THE HAGUE, Netherlands (AP) — Azerbaijan appealed to the United Nations’ top court on Tuesday to urgently order Armenia to stop planting landmines and landmines on Azerbaijani territory and to reveal the location of such explosives that have already been planted in the latest legal battle focused on the mountainous Nagorno region. -Karabakh.

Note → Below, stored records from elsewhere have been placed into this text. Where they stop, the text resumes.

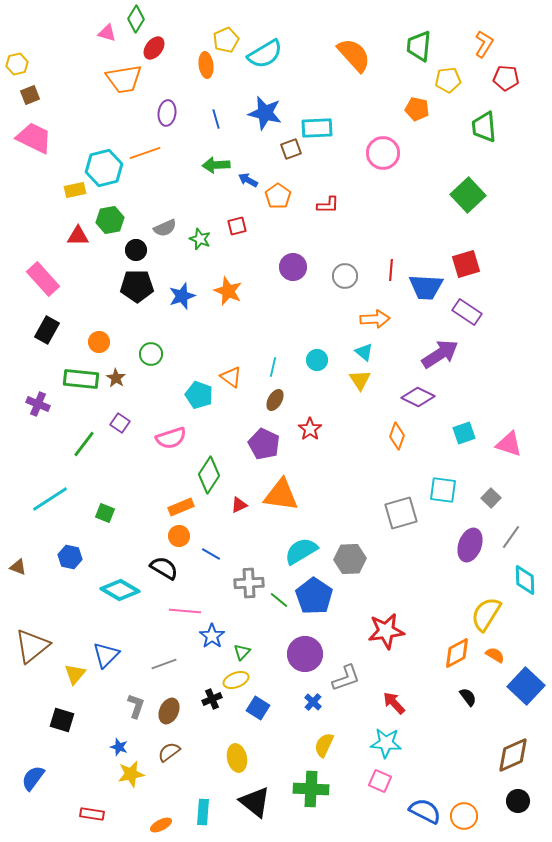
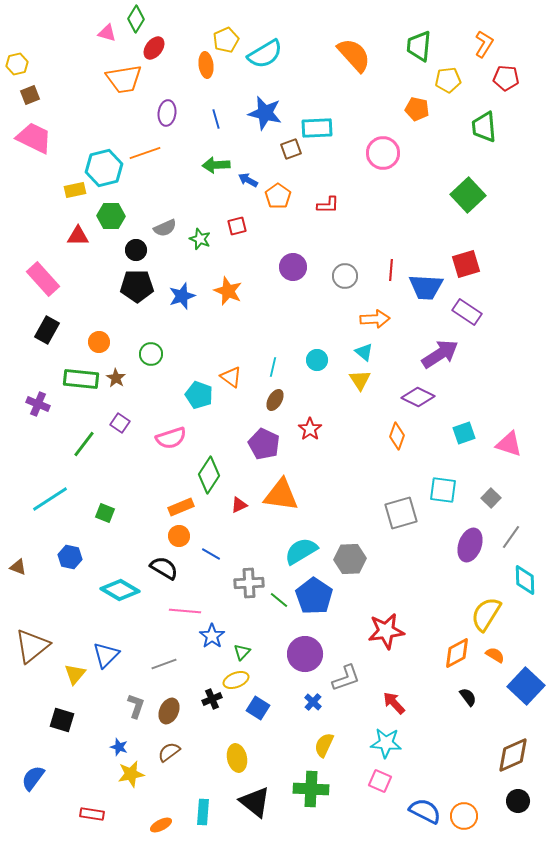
green hexagon at (110, 220): moved 1 px right, 4 px up; rotated 12 degrees clockwise
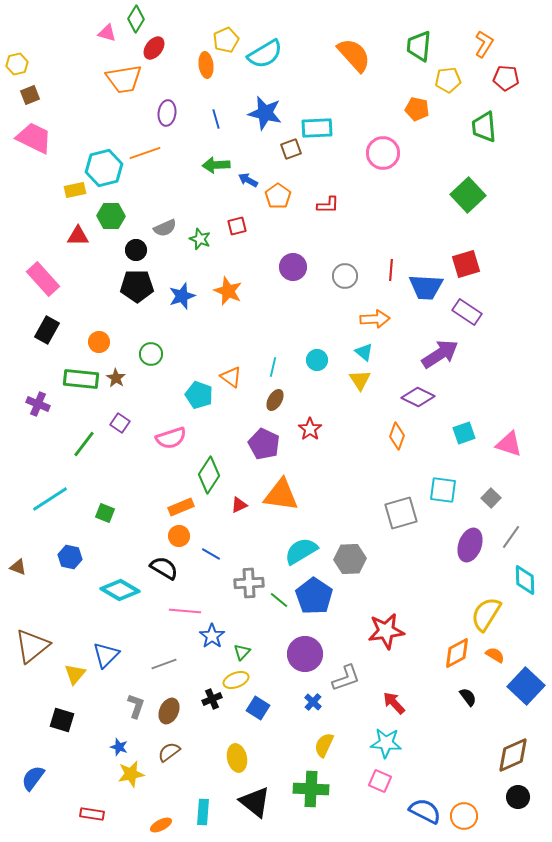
black circle at (518, 801): moved 4 px up
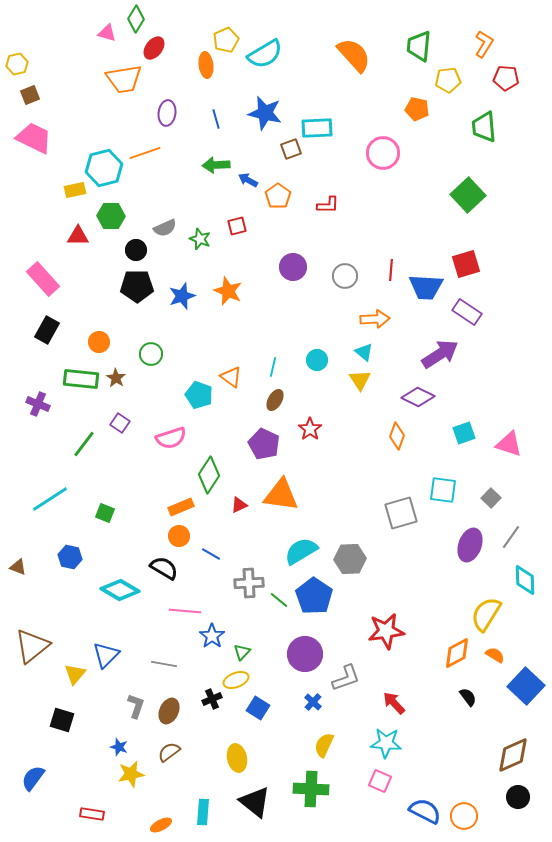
gray line at (164, 664): rotated 30 degrees clockwise
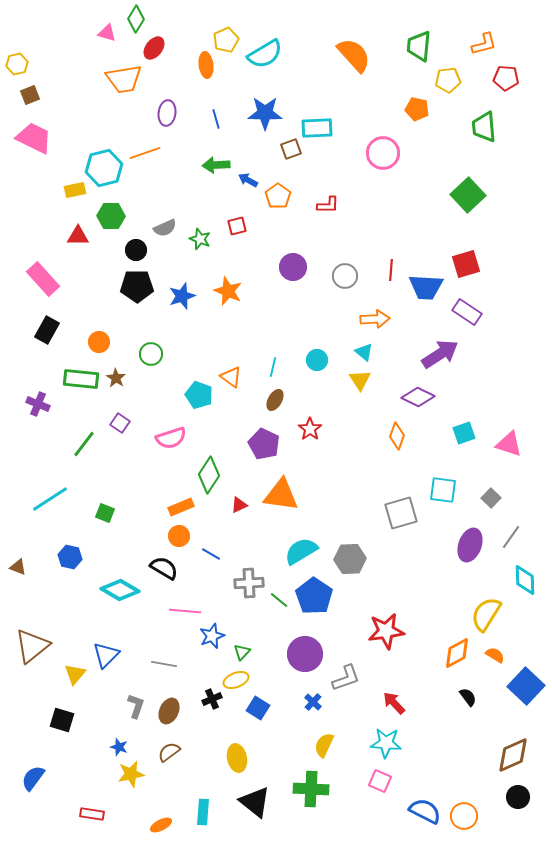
orange L-shape at (484, 44): rotated 44 degrees clockwise
blue star at (265, 113): rotated 12 degrees counterclockwise
blue star at (212, 636): rotated 15 degrees clockwise
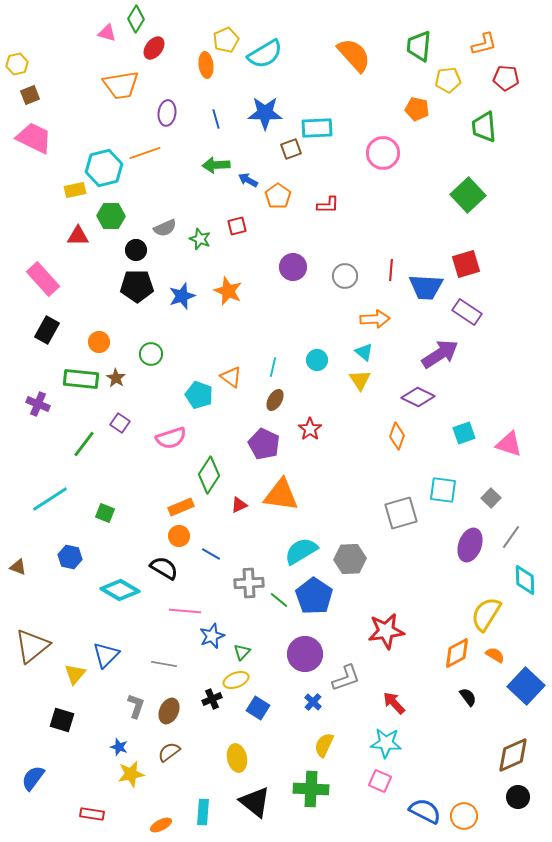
orange trapezoid at (124, 79): moved 3 px left, 6 px down
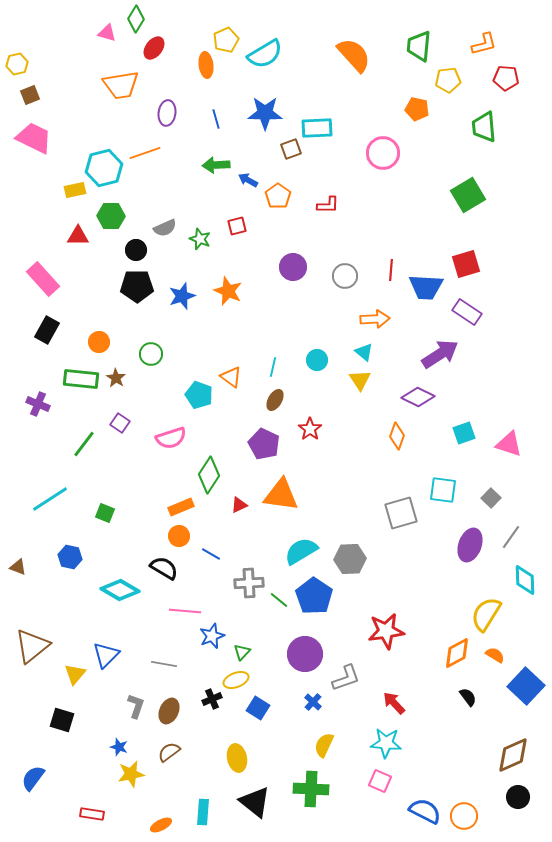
green square at (468, 195): rotated 12 degrees clockwise
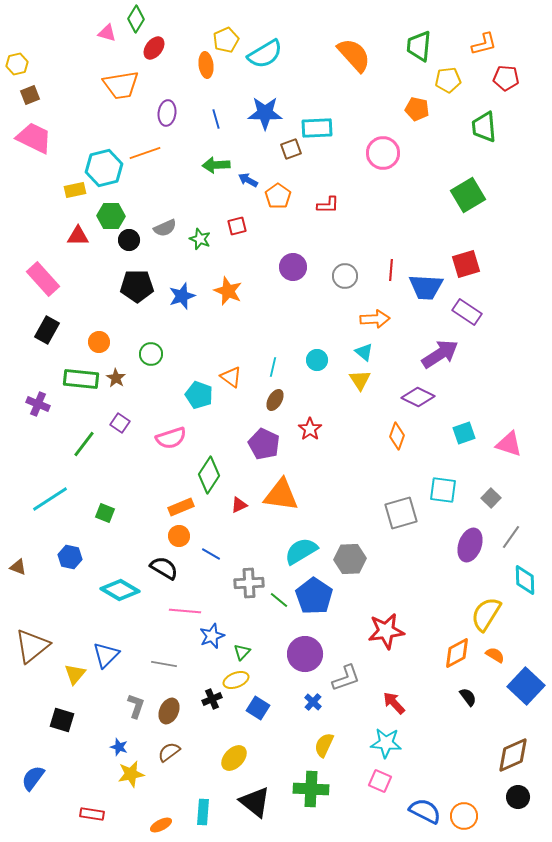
black circle at (136, 250): moved 7 px left, 10 px up
yellow ellipse at (237, 758): moved 3 px left; rotated 56 degrees clockwise
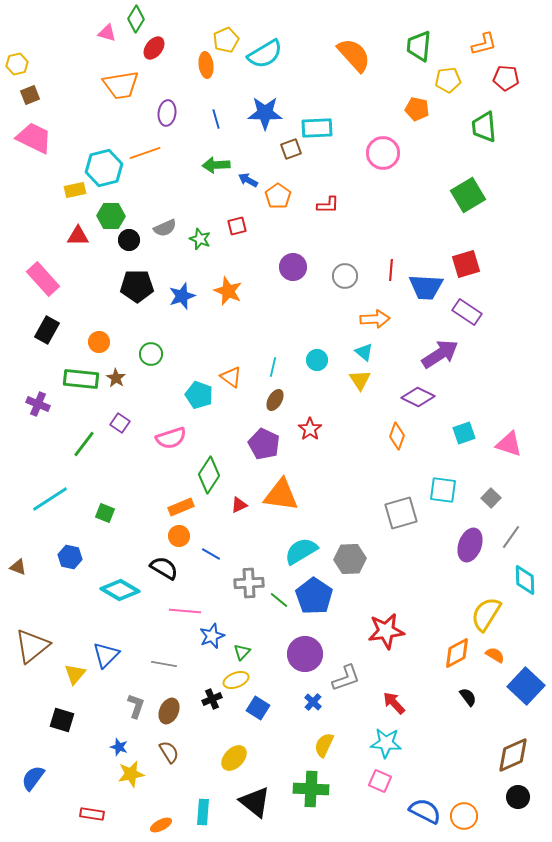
brown semicircle at (169, 752): rotated 95 degrees clockwise
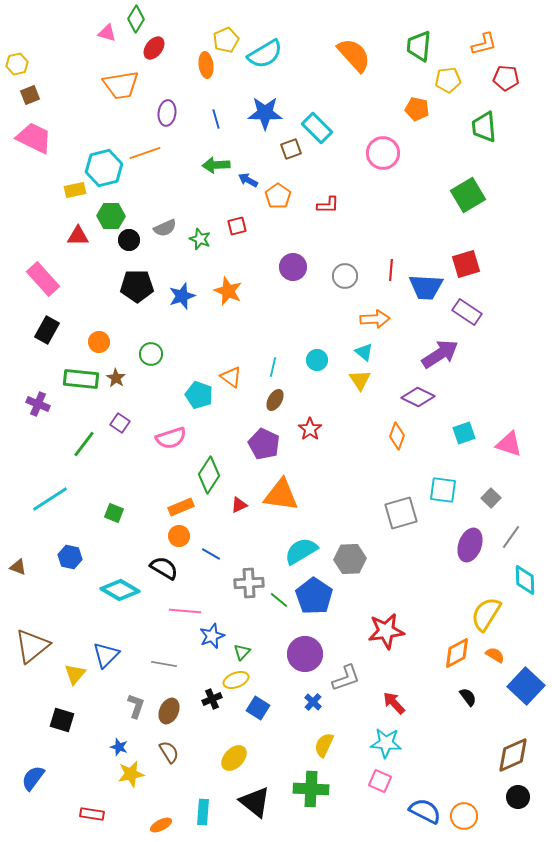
cyan rectangle at (317, 128): rotated 48 degrees clockwise
green square at (105, 513): moved 9 px right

Azerbaijan’s Deputy Foreign Minister Elnur Mammadov told judges at the International Court of Justice that his country had discovered more than 2,700 Armenian landmines since December 2021, when the court ordered both Azerbaijan and Armenia not to take any action that would worsen their decades. a long territorial dispute.
He said that mines and mines are a deliberate attempt by Armenia to prevent the return of Azerbaijanis who were forced to leave their homes due to the conflict.
“If the Azerbaijanis preparing the liberated territories for the return of the displaced cannot do so safely, how can the displaced Azerbaijanis safely exercise their right to return?” Mammadov said. “The purpose and effect of Armenia’s behavior is clear – Azerbaijanis are not on trial.”
The lawsuit came at hearings at the court’s headquarters in The Hague in a pair of cases brought by Armenia and Azerbaijan alleging violations of the Convention on the Prevention of Racial Discrimination.
The legal tussle comes against a backdrop of rising tensions just over two years after the neighboring nations ended a war in Nagorno-Karabakh that has killed some 6,800 soldiers and displaced some 90,000 civilians. The remote and rugged region is inside Azerbaijan, but has been under the control of ethnic Armenian forces backed by Armenia since the end of the 1994 separatist war.
Russia brokered a ceasefire to end the war in 2020. It gave Azerbaijan control over parts of Nagorno-Karabakh, as well as neighboring Armenian-occupied land. Russia sent a peacekeeping force of 2,000 soldiers to maintain order.
Mammadov said 282 Azerbaijanis, including 33 civilians, have been killed by landmines since the end of the war.
“Armenia’s placement of landmines and traps in or near areas where Azerbaijanis once lived – and are expected to return – specifically to terrorize Azerbaijanis must be understood in the broad context of its more than three-decade-long campaign of ethnic cleansing and anti-Azerbaijani incitement,” he said.
In hearings on Monday, Armenian lawyers urged the court to order Azerbaijan to dismantle the roadblock isolating Nagorno-Karabakh, calling the action part of an act of “ethnic cleansing.” Azerbaijan rejected the claim, accusing Armenia of using the dispute to create leverage in peace talks.
The road, known as the Lachin Corridor, is the only land link between Armenia and the ethnic Armenian regions of Nagorno-Karabakh in Azerbaijan.
Lawyers representing Azerbaijan denied on Tuesday that their request for what the court called “provisional measures” was a head-to-toe submission after Armenia’s request, which was discussed on Monday. Instead, they said the court order was vital to saving lives threatened by hidden explosives.
“The bottom line is this: Azerbaijanis continue to suffer serious injuries and die because Armenia refuses to share information that could save them,” Mamadov said.
The latest flare-up of tensions comes despite a court issuing orders just over a year ago that included ordering both nations to prevent discrimination among citizens after the war and not to escalate the conflict.
The court is likely to issue a legally binding decision on both countries’ requests for interim measures within weeks.